Hayatı esir alan beter bir virüsün pençesinde bir sene gecikmeyle 11 Haziran’da başlayacak Euro 2020. Geçmiş turnuvalar tek ülkede sahne alırken romantik 60. yaş kutlaması için bir seferliğine farkı ülkelerde oynanmasına karar vermişler. Bu sezon ilk kez UEFA’nın belirlediği 11 şehirde oynanacak maçlar, turnuvada yer alacak takım sayısı 24. Altı grupta dörder takımla 31 günde oynanacak 51 maç sonunda şampiyon belli olacak. Turnuvanın oynanacağı mabetler içinde en büyük kapasiteye sahip Wembley Stadı tarihinde ikinci kez yarı final ve finale ev sahipliği yapacak. Planlama aşamasında 13 stat seçilmesine rağmen iki stadın sonradan turnuvadan çıkarılması tarihe düşen notlar. Brüksel’deki Eurostadium, yapımındaki gecikmeler nedeniyle Aralık 2017’de, Dublin de seyircilerin katılma garantisi olmadığı için Nisan 2021’de turnuva dışında kalmış. İspanya’nın maçlarda seyirciye izin vermek için ev sahibi şehri Bilbao’dan Sevilla’ya değiştirdiğini hatırlatalım. Turnuvanın resmi maç topu Adidas’tan. ‘Uniforia’ adını verdikleri top, sınırların bulanıklığını simgeleyen ve siyah fırça darbesi stili çizgilere sahip. Kıta genelinde birlik ve coşkuyu ilham alarak düzenlemişler. İngiltere’nin yakın geçmişte Avrupa Birliği’nden ayrıldığını düşününce o birlik biraz eksik sanırım. Naçizane görüşüm, o gecikmiş ayrılığın sonuçlarını zaman gösterir.

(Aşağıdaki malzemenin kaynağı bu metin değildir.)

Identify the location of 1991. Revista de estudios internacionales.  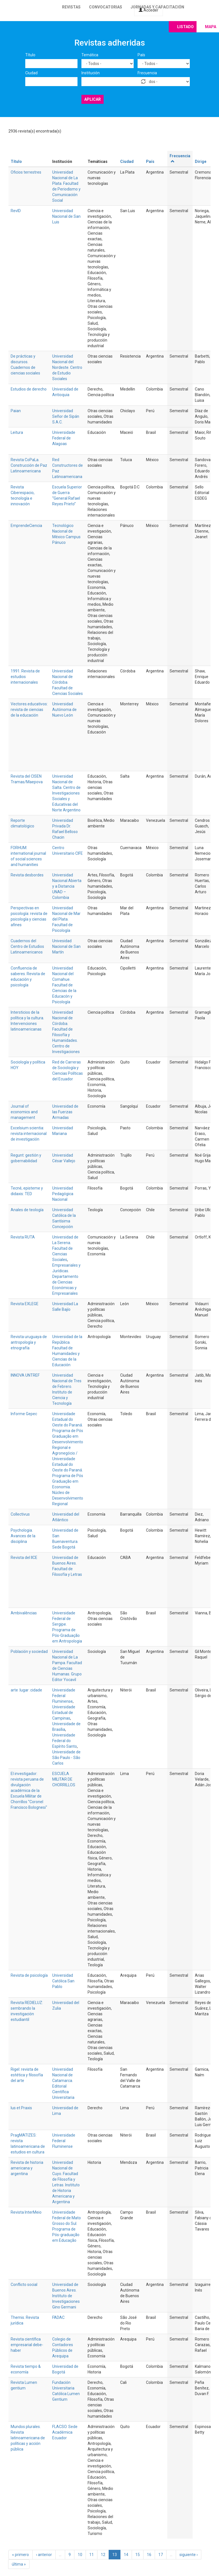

Turnuva olur da maskotu, müziği, çalgısı, çengisi olmaz mı? Euro 2016’nın maskotu ‘Skillzy’, geçmişin iri kıyım, saati sorsa cüzdanı vereceğin türden santrforlarını hatırlatan kaşı gözü büyükçe bir karakter, hayranlarına futbola dair becerileri varsa bir video yüklemeleri için ilham veriyor. Euro 2020 logosu, Avrupa’nın tüm şehirlerini ve vatandaşlarını birbirine bağlayacak kadar güçlü bir sembol olacak şekilde tasarlanmış. Yaratıcılarına göre kıtadaki futbol için mükemmel logo, adını da ‘Futbol Köprüsü’ koymuşlar.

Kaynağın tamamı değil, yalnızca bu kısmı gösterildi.